While many acknowledged these shortcomings in the early days of residential solar in the early 2000s, it was hard to find a solution that worked. At the time, the only way to benefit from solar was to use electricity generated onsite to reduce consumption from the grid and/or be credited for energy sent to the grid through a process called “net metering.”

It was clear that if there were to be another way to benefit from solar, the utilities would need to invent it. Small co-op utilities and municipal utilities were the testing grounds for such products. In 2007, the Sacramento Municipal Utility District in California launched one of these experiments with the Solar Shares Program. Solar Shares allowed residents to pay a monthly fixed fee to receive energy credits on their electric bills. The 1 MW project sold out almost immediately, indicating that shared solar was a product the market needed.

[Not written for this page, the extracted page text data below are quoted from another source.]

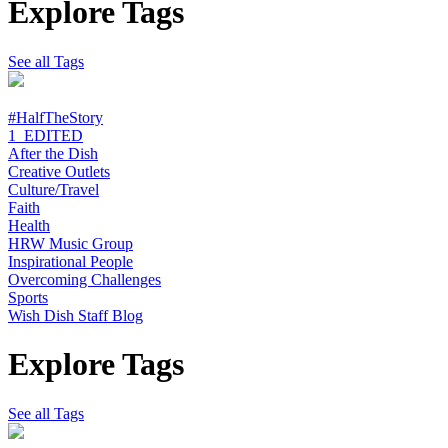
Explore Tags
See all Tags
#HalfTheStory
1_EDITED
After the Dish
Creative Outlets
Culture/Travel
Faith
Health
HRW Music Group
Inspirational People
Overcoming Challenges
Sports
Wish Dish Staff Blog
Explore Tags
See all Tags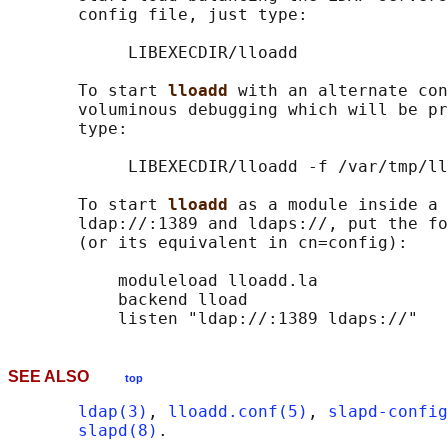
       config file, just type:

            LIBEXECDIR/lloadd

       To start 
lloadd 
with an alternate con
       voluminous debugging which will be pr
       type:

            LIBEXECDIR/lloadd -f /var/tmp/ll
       To start 
lloadd 
as a module inside a 
       ldap://:1389 and ldaps://, put the fo
       (or its equivalent in cn=config):

           moduleload lloadd.la

           backend lload

SEE ALSO
top
ldap(3)
, 
lloadd.conf(5)
, 
slapd-config
slapd(8)
.
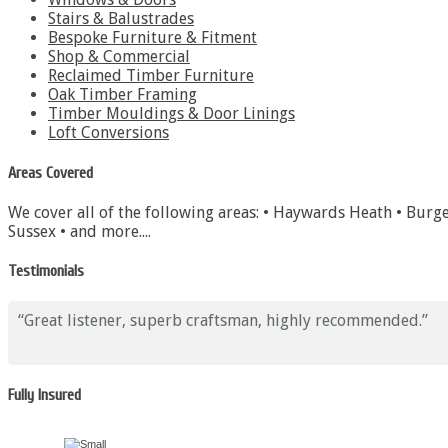
Stairs & Balustrades
Bespoke Furniture & Fitment
Shop & Commercial
Reclaimed Timber Furniture
Oak Timber Framing
Timber Mouldings & Door Linings
Loft Conversions
Areas Covered
We cover all of the following areas: • Haywards Heath • Burge
Sussex • and more....
Testimonials
Great listener, superb craftsman, highly recommended.
Fully Insured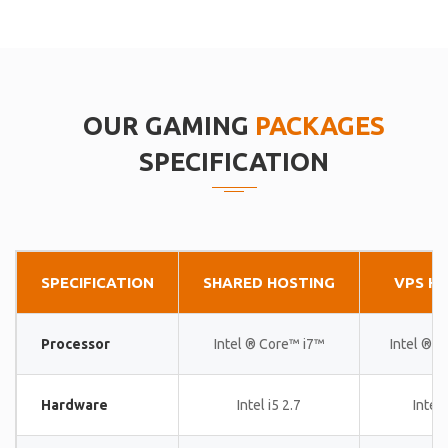
OUR GAMING
PACKAGES
SPECIFICATION
SPECIFICATION
SHARED HOSTING
VPS H
Processor
Intel ® Core™ i7™
Intel ® 
Hardware
Intel i5 2.7
Intel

Through the years, municipal utilities and co-ops throughout the country continued to experiment with community solar products. Most projects were small, serving less than 100 participants. Overwhelmingly, these projects were developed and owned by the utility and required either an upfront purchase of modules and with credits reflecting an allocation on an energy bill. However, scaling these systems was difficult – early adopters had to create the structure from scratch. The cost of consultants, lawyers, and accountants made these projects more expensive than utility power and difficult to replicate. If community solar were going to grow, it needed a commonly accepted structure and protocols. In other words, community solar needed a program to scale, and in 2010 the first program was legislated.

 

From Patchwork of Projects to a Patchwork of Programs

In 2010, Colorado launched the first community solar legislation called the Community Solar Garden’s Act and paved the way for Solar*Rewards Community, the first major community solar program. As we have covered previously, the legislation formally created a mechanism by which utilities in the state could credit energy bills for residents and businesses. After Colorado sparked the fuse community solar programs began popping up in other states across the country. Here are the most notable features of 3 of the major programs to explore the evolution of community solar:

 

Minnesota

Like Colorado, Minnesota’s largest utility is Xcel Energy, so it makes sense that the Land of 10,000 Lakes launched the most successful community solar program to date with the passage of the Community Solar Garden Legislation in 2013. It was the first uncapped program resulting in the largest capacity to date roughly 600 MW of community solar capacity is currently operating, the most of any state.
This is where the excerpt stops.